Rescuers in Cuba’s capital searched through the night in rubble, trying to find more victims of an explosion that killed at least 22 people and injured dozens at a luxury hotel that once hosted dignitaries and celebrities, including Beyoncé and Jay-Z

A natural gas leak was the apparent cause of Friday’s blast at Havana’s 96-room Hotel Saratoga. The 19th-century structure in the city’s Old Havana neighborhood did not have any guests at the time because it was undergoing renovations ahead of a planned Tuesday reopening.

Relatives of missing people remained at the site late Friday night as rescuers sifted through rubble.
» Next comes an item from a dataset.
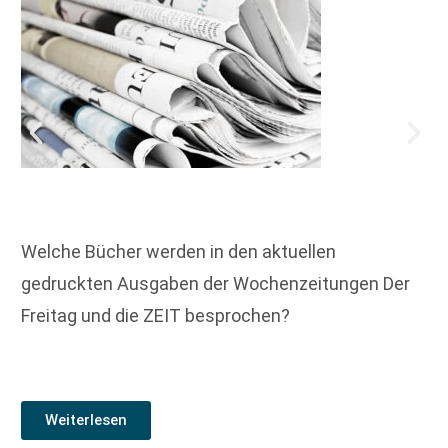
Welche Bücher werden in den aktuellen
gedruckten Ausgaben der Wochenzeitungen Der
Freitag und die ZEIT besprochen?
Weiterlesen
Others gathered at hospitals where the injured were being treated.

“I don’t want to move from here,” Cristina Avellar told The Associated Press near the hotel, whose outer walls were blown away by the explosion, leaving the interiors of many rooms exposed.

Avellar was waiting for news of Odalys Barrera, a 57-year-old cashier who has worked at the hotel for five years. She is the godmother of Barrera’s daughters and considers her like a sister.

Although no tourists were reported injured, the explosion is the latest blow to the country’s crucial tourism industry.

Even before the coronavirus pandemic kept tourists away from Cuba, the country was already struggling with the sanctions imposed by former US President Donald Trump and kept in place the Biden administration. The sanctions limited visits by US tourists to the islands and restricted remittances from Cubans in the US to their families in Cuba.

Tourism had started to revive somewhat early this year, but the war in Ukraine crimped a boom of Russian visitors, who accounted for almost a third of the tourists arriving in Cuba last year.

The hotel’s first floors appeared to have suffered most of the damage from Friday's blast. The missing walls made it possible to distinguish mattresses, pieces of furniture, hanging glass, tattered curtains and cushions covered in dust.

AP Photo/Ramon Espinosa
A member of a rescue team walks past a crushed car at the site of a deadly explosion that destroyed the five-star Hotel Saratoga, in Havana, Cuba, Friday, May 6, 2022.AP Photo/Ramon Espinosa

Dr. Julio Guerra Izquierdo, chief of hospital services at the Ministry of Health, said at least 74 people had been injured. Among them were 14 children, according to a tweet from the office of President Miguel Díaz-Canel.

Cuba’s national health minister, José Ángel Portal, told The Associated Press the number of injured could rise as the search continues. Fire Department Lt. Col. Noel Silva said rescue workers were still looking for a large group of people who may be under the rubble.

The search continued through the night. The shattered hotel remained cordoned off as workers operated heavy machinery to lift huge pieces of wall and masonry and trucks left the site loaded with rubble. Firefighters and rescue workers toiled inside the wreckage.

Authorities refused to release the names of the dead, even to their relatives. Authorities placed emergency lights at the site and brought in trained dogs to help in the search.

Rescuers declined to answer questions because the authorities had ordered them not to to avoid confusion.

A 300-student school next to the hotel was evacuated. Havana Governor Reinaldo García Zapata said five of the students suffered minor injuries.

The emblematic hotel is about 100 meters from Cuba’s Capitol building, which had broken glass and damaged masonry after the explosion.

The hotel was first renovated in 2005 as part of the Cuban government’s revival of Old Havana and is owned by the Cuban military’s tourism business arm, Grupo de Turismo Gaviota SA. The company said it was investigating the cause of the blast.

In the past, the Hotel Saratoga has been used by visiting VIPs and political figures. Beyoncé and Jay-Z stayed there in 2013.